Now, I’ve clearly never used that precise phrase on any of my pages, so
it must have been put together from unrelated words. I’ve never been to
Wisconsin (though co-blogger Deb English is from there);
the “ginmill” part almost certainly comes from
Lawrence
Block’s
book When the Sacred Ginmill Closes; what the words
“strip” and “club” were doing on that same page I’ve no idea.

Enter a Murderer, by Ngaio Marsh

As I noted a couple of days ago, I’m starting to re-read all of
Ngaio Marsh’s work in order of publication. And I was
shocked, once I cracked this one open and remembered which one it was, to
find out that it was only her second published work.
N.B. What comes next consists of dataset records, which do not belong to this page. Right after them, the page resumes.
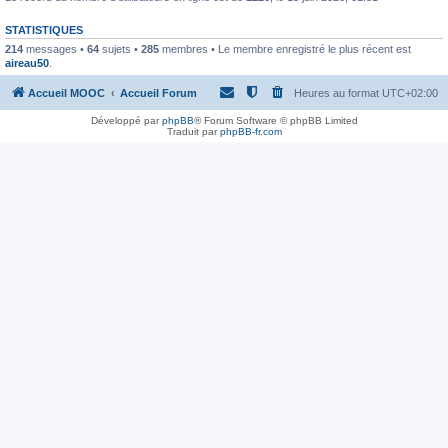
STATISTIQUES
214
messages •
64
sujets •
285
membres • Le membre enregistré le plus récent est
aireau50
.
Accueil MOOC
Accueil Forum
Heures au format
UTC+02:00
Développé par
phpBB
® Forum Software © phpBB Limited
Traduit par
phpBB-fr.com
It’s far and away
better than A Many Lay Dead.

Gone is the country house, gone is the absurd Russian Secret Society;
instead, this is the first of a number of her books that take place at
the Unicorn Theater in London. Nigel Bathgate’s sweetheart being
unavailable, he asks his new friend Inspector Alleyn to join him at the
theater. The play is a tale of crime and betrayal, and ends with a
shooting, only on this occasion the shooting is real–and it was the
victim himself who was responsible for loading the gun with dummy
bullets. Suicide? Or was he pushed?

Some books just become dated; others age gracefully into period pieces,
and this is definitely one of the latter.

Now This Is Just Silly…

…especially coming after the Science
Fiction Book Club’s fifty most significant science fiction and fantasy
books of the last fifty years. I received e-mail from Borders Books
saying that they now had a web page listing
essential science fiction and
fantasy books–and here’s their complete list:

  • Wizard’s First Rule, by Terry Goodkind
  • The Hitchhiker’s Guide to the Galaxy, by Douglas Adams
  • Dune, by Frank Herbert
  • The Eye of the World, by Robert Jordan
  • The Hobbit, by J.R.R. Tolkien
  • Fahrenheit 451, by Ray Bradbury
  • Ender’s Game, by Orson Scott Card
  • A Wizard of Earthsea, by Ursula K. Leguin
  • Foundation, by Isaac Asimov

Now, I can’t deny the quality of most of these. I think
Robert Jordan’s Wheel of Time series has degenerated into
pointlessness, and I have doubts about
Terry Goodkind, as no one has ever recommended his stuff (her
stuff?) to me. But why only nine? And why these nine in particular?
Why The Hobbit, rather than The Lord of the Rings?

And therein lies the answer–every one of the books listed above, except
for poor, lonely Fahrenheit 451, is the first in a series.